-- Material supplied follows --
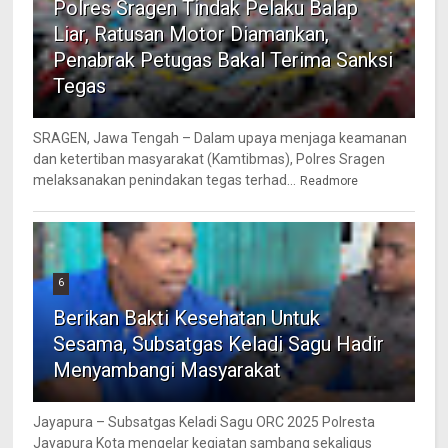
Polres Sragen Tindak Pelaku Balap
Liar, Ratusan Motor Diamankan,
Penabrak Petugas Bakal Terima Sanksi
Tegas
SRAGEN, Jawa Tengah – Dalam upaya menjaga keamanan
dan ketertiban masyarakat (Kamtibmas), Polres Sragen
melaksanakan penindakan tegas terhad...
Readmore
6
Berikan Bakti Kesehatan Untuk
Sesama, Subsatgas Keladi Sagu Hadir
Menyambangi Masyarakat
Jayapura – Subsatgas Keladi Sagu ORC 2025 Polresta
Jayapura Kota mengelar kegiatan sambang sekaligus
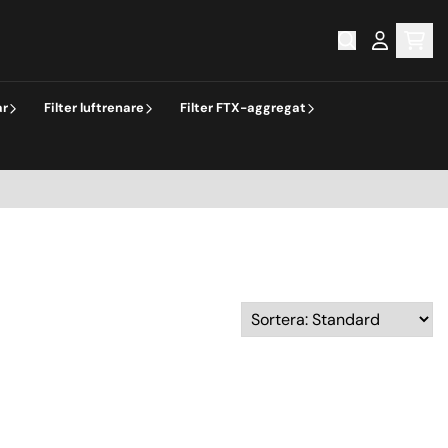
ar
Filter luftrenare
Filter FTX-aggregat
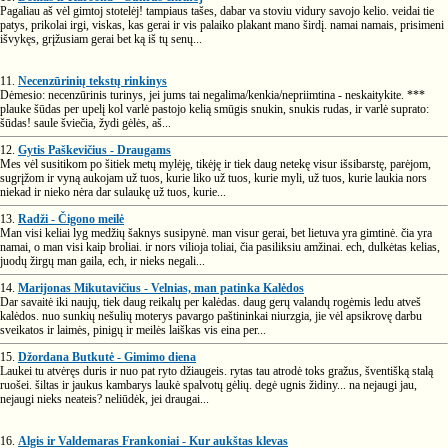
Pagaliau aš vėl gimtoj stotelėj! tampiaus tašes, dabar va stoviu vidury savojo kelio. veidai tie
patys, prikolai irgi, viskas, kas gerai ir vis palaiko plakant mano širdį. namai namais, prisimeni
išvykęs, grįžusiam gerai bet ką iš tų senų...
11.
Necenzūrinių tekstų rinkinys
Dėmesio: necenzūrinis turinys, jei jums tai negalima/kenkia/nepriimtina - neskaitykite. ***
plauke šūdas per upelį kol varlė pastojo kelią smūgis snukin, snukis rudas, ir varlė suprato:
šūdas! saule šviečia, žydi gėlės, aš...
12.
Gytis Paškevičius - Draugams
Mes vėl susitikom po šitiek metų mylėję, tikėję ir tiek daug netekę visur išsibarstę, parėjom,
sugrįžom ir vyną aukojam už tuos, kurie liko už tuos, kurie myli, už tuos, kurie laukia nors
niekad ir nieko nėra dar sulaukę už tuos, kurie...
13.
Radži - Čigono meilė
Man visi keliai lyg medžių šaknys susipynė. man visur gerai, bet lietuva yra gimtinė. čia yra
namai, o man visi kaip broliai. ir nors vilioja toliai, čia pasiliksiu amžinai. ech, dulkėtas kelias,
juodų žirgų man gaila, ech, ir nieks negali...
14.
Marijonas Mikutavičius - Velnias, man patinka Kalėdos
Dar savaitė iki naujų, tiek daug reikalų per kalėdas. daug gerų valandų rogėmis ledu atveš
kalėdos. nuo sunkių nešulių moterys pavargo paštininkai niurzgia, jie vėl apsikrovę darbu
sveikatos ir laimės, pinigų ir meilės laiškas vis eina per...
15.
Džordana Butkutė - Gimimo diena
Laukei tu atvėręs duris ir nuo pat ryto džiaugeis. rytas tau atrodė toks gražus, šventišką stalą
ruošei. šiltas ir jaukus kambarys laukė spalvotų gėlių. degė ugnis židiny... na nejaugi jau,
nejaugi nieks neateis? neliūdėk, jei draugai...
16.
Algis ir Valdemaras Frankoniai - Kur aukštas klevas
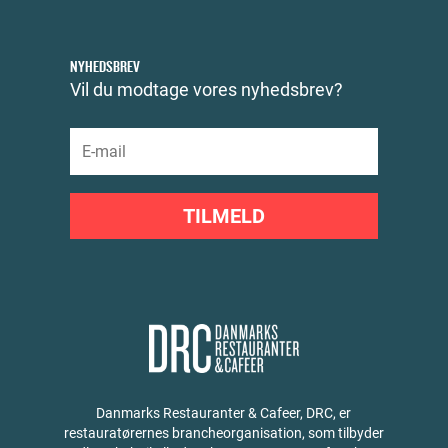
NYHEDSBREV
Vil du modtage vores nyhedsbrev?
TILMELD
Danmarks Restauranter & Cafeer, DRC, er
restauratørernes brancheorganisation, som tilbyder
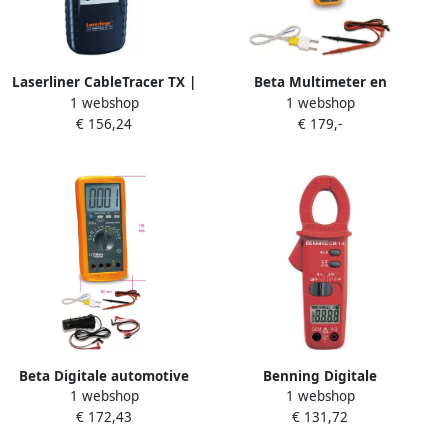
Laserliner CableTracer TX |
Beta Multimeter en
1 webshop
1 webshop
Multimeter | IQ serie
ampereklem. 1760PA AC
€ 156,24
€ 179,-
083.070.1
017600050
Beta Digitale automotive
Benning Digitale
1 webshop
1 webshop
multimeter 1760DGT
stroomtang multimeter CM
€ 172,43
€ 131,72
017600005
1-2 044062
-- Material supplied concluded --
▶ Your task:
Exactly as written, restate the lines above from the opening line through the one holding "Džordana Butkutė - Gimimo diena", omitting the pictures.

▶ Answer space:
Polres Sragen Tindak Pelaku Balap
Liar, Ratusan Motor Diamankan,
Penabrak Petugas Bakal Terima Sanksi
Tegas
SRAGEN, Jawa Tengah – Dalam upaya menjaga keamanan
dan ketertiban masyarakat (Kamtibmas), Polres Sragen
melaksanakan penindakan tegas terhad...
Readmore
6
Berikan Bakti Kesehatan Untuk
Sesama, Subsatgas Keladi Sagu Hadir
Menyambangi Masyarakat
Jayapura – Subsatgas Keladi Sagu ORC 2025 Polresta
Jayapura Kota mengelar kegiatan sambang sekaligus
ar
Filter luftrenare
Filter FTX-aggregat
Pagaliau aš vėl gimtoj stotelėj! tampiaus tašes, dabar va stoviu vidury savojo kelio. veidai tie
patys, prikolai irgi, viskas, kas gerai ir vis palaiko plakant mano širdį. namai namais, prisimeni
išvykęs, grįžusiam gerai bet ką iš tų senų...
11.
Necenzūrinių tekstų rinkinys
Dėmesio: necenzūrinis turinys, jei jums tai negalima/kenkia/nepriimtina - neskaitykite. ***
plauke šūdas per upelį kol varlė pastojo kelią smūgis snukin, snukis rudas, ir varlė suprato:
šūdas! saule šviečia, žydi gėlės, aš...
12.
Gytis Paškevičius - Draugams
Mes vėl susitikom po šitiek metų mylėję, tikėję ir tiek daug netekę visur išsibarstę, parėjom,
sugrįžom ir vyną aukojam už tuos, kurie liko už tuos, kurie myli, už tuos, kurie laukia nors
niekad ir nieko nėra dar sulaukę už tuos, kurie...
13.
Radži - Čigono meilė
Man visi keliai lyg medžių šaknys susipynė. man visur gerai, bet lietuva yra gimtinė. čia yra
namai, o man visi kaip broliai. ir nors vilioja toliai, čia pasiliksiu amžinai. ech, dulkėtas kelias,
juodų žirgų man gaila, ech, ir nieks negali...
14.
Marijonas Mikutavičius - Velnias, man patinka Kalėdos
Dar savaitė iki naujų, tiek daug reikalų per kalėdas. daug gerų valandų rogėmis ledu atveš
kalėdos. nuo sunkių nešulių moterys pavargo paštininkai niurzgia, jie vėl apsikrovę darbu
sveikatos ir laimės, pinigų ir meilės laiškas vis eina per...
15.
Džordana Butkutė - Gimimo diena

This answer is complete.